У барона в это самое время гостит сосед-рыцарь, который недавно целым и невредимым вернулся из Палестины. Крепостные крестьяне в этот день играют одновременно две свадьбы, так что освященное вековыми традициями феодальное право первой ночи, наугощавшиеся шампанским и бургундским барон и его загорелый гость, используют на всю катушку, и с вариациями.
В общем, пока господа гуляют, Фемида не у дел, и старосте, который прождал весь вечер под дверями вместе с родственниками со стороны невест, в отличие от последних, с завистью прислушиваясь к тому, что происходит в глубине господских покоев, приходится заночевать у здешней родни. Утром ворота замка раскрываются, женихи и родители получают обратно изрядно помятых новобрачных, чья невинность была удостоверена самым что ни на есть официальным путем, а староста наконец-то прибывает на доклад к сеньору.
Сеньор, хоть и с доброго похмелья, с ходу врубается, в чем дело, видит, что тут пахнет колесованием, и, желая продемонстрировать гостю еще один старинный красивый обычай – баронский суд в действии, отправляет на задержание убийцы пешего сержанта с двумя копейщиками.

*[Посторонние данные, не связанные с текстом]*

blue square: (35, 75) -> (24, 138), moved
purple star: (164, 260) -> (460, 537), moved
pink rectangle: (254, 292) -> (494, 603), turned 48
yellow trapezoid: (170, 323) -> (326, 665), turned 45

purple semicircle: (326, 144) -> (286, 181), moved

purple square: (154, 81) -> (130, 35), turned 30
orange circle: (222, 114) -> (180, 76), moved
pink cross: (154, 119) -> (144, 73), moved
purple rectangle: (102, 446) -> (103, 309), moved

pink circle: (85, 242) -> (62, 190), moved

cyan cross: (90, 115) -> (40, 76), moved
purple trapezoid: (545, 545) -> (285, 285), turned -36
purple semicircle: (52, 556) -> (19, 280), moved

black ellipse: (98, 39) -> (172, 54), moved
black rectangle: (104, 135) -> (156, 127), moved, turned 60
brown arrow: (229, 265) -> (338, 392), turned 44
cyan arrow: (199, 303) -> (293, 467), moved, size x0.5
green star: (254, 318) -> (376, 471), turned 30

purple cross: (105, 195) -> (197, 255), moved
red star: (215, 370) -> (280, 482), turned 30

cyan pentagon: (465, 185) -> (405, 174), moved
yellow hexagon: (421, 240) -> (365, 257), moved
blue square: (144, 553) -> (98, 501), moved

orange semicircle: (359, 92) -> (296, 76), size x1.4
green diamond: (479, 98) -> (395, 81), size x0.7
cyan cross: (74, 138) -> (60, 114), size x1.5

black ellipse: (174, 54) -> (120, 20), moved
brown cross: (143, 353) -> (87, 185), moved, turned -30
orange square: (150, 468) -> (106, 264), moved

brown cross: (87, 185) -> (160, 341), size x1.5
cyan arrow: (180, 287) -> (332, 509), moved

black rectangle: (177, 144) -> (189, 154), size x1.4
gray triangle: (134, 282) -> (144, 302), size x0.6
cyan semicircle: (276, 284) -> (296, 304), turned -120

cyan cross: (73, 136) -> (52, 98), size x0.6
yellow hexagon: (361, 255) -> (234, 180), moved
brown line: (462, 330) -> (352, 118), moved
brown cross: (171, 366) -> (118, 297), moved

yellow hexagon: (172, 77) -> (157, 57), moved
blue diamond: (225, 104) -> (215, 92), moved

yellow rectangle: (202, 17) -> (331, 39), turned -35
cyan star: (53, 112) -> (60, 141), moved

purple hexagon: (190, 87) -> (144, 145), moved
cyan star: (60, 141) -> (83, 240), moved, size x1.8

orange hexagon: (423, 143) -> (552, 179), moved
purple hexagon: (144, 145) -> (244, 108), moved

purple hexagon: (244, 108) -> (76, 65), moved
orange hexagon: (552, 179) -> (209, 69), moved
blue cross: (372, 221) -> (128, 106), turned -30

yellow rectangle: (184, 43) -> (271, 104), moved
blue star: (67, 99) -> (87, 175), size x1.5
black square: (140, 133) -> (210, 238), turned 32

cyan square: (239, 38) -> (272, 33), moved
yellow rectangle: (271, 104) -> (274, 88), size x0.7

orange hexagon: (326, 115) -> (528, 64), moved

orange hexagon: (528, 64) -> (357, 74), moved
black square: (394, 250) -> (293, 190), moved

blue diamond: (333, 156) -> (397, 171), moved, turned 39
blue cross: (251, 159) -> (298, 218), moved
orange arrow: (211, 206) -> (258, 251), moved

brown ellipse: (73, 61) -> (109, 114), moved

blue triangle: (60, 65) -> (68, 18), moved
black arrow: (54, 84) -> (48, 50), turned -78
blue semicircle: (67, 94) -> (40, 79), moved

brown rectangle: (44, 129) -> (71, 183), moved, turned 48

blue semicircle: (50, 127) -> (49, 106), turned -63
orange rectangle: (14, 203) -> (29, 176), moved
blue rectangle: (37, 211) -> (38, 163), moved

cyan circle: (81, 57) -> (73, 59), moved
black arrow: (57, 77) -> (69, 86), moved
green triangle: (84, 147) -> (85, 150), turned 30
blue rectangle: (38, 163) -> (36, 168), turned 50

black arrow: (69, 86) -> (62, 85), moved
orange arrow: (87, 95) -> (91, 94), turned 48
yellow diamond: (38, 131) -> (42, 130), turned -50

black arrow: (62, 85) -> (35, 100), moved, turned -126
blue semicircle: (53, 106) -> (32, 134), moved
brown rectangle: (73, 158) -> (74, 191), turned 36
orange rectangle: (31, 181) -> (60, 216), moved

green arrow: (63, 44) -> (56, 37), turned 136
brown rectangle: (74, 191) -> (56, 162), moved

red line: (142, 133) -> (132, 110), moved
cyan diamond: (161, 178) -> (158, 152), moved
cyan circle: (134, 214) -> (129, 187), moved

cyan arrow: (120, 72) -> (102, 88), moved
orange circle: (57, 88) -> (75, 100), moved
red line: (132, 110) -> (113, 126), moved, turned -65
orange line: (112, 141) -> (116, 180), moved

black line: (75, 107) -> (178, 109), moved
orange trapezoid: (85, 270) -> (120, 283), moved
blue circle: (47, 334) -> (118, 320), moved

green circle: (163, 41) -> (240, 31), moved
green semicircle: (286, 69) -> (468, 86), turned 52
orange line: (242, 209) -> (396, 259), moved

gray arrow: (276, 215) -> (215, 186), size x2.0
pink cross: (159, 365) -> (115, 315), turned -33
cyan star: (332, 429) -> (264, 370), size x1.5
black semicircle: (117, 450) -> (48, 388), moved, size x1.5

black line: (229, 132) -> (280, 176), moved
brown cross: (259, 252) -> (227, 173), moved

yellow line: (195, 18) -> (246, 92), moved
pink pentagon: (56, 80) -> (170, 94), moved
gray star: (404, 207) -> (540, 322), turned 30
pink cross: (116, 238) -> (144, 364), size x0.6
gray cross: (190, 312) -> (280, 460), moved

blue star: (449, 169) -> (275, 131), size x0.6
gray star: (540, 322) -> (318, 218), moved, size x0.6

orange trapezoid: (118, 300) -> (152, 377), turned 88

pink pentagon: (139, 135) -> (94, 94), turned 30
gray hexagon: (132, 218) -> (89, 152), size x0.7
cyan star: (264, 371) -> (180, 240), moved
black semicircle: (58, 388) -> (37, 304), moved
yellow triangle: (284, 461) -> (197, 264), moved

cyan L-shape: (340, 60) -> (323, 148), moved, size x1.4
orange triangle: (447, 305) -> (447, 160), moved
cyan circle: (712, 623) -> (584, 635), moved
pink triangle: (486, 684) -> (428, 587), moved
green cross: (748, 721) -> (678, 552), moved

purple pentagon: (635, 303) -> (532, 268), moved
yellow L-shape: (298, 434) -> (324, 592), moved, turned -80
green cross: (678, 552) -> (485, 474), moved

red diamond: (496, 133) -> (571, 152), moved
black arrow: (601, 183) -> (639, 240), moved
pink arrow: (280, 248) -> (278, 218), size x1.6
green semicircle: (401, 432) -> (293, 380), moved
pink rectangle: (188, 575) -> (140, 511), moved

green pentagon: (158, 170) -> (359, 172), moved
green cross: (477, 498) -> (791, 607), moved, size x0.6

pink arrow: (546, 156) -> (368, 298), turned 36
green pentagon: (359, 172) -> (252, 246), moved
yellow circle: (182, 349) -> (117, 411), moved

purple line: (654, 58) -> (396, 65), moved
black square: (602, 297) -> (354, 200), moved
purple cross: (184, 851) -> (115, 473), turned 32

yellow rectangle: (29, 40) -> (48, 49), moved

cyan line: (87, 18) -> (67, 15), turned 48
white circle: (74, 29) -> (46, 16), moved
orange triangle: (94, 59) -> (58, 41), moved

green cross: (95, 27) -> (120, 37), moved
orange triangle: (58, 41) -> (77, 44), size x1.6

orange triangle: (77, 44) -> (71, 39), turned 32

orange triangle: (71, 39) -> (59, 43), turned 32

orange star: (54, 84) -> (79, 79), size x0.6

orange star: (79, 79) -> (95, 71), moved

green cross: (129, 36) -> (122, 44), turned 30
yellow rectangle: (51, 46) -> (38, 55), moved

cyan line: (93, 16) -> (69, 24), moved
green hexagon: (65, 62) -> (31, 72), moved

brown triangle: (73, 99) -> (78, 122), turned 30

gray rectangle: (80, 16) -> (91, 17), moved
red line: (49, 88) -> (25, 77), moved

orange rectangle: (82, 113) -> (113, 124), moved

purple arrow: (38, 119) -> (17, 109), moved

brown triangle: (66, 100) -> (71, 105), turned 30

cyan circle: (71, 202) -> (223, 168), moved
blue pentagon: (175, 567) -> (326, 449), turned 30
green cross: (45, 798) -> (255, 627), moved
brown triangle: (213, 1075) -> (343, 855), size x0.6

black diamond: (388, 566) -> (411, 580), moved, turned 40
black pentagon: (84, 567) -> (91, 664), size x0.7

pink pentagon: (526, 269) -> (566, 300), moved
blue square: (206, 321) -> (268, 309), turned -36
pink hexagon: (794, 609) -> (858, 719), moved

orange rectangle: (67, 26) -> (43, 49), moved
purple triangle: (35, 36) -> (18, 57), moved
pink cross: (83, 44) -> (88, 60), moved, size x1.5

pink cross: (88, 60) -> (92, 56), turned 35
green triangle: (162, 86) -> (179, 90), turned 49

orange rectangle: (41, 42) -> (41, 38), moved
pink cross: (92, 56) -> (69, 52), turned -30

Оперативная группа добирается в деревню только к обеду. Подойдя к дому свиновода, они обнаруживают там вопиющую картину. Волосы дыбом встают на их головах, приподнимая тяжелые шлемы, при одной лишь мысли о том, что об этом кому-то из них придется рассказывать барону.
У ворот дома стоит монах, который отвечает за сбор податей для соседнего монастыря и, размахивая огромной кружкой, отгоняет от калитки старшинских сыновей, разъяренную сестру покойного кузнеца, и ее мужа, в глазах которых явственно просматривается желание: «Дайте нам его хоть за горло подержать». В это же самое время монастырский келарь, стоя посреди двора, раздает команды и оплеухи двум послушникам, которые радостно выгоняют из свинарника на улицу добрую половину всего наличного поголовья.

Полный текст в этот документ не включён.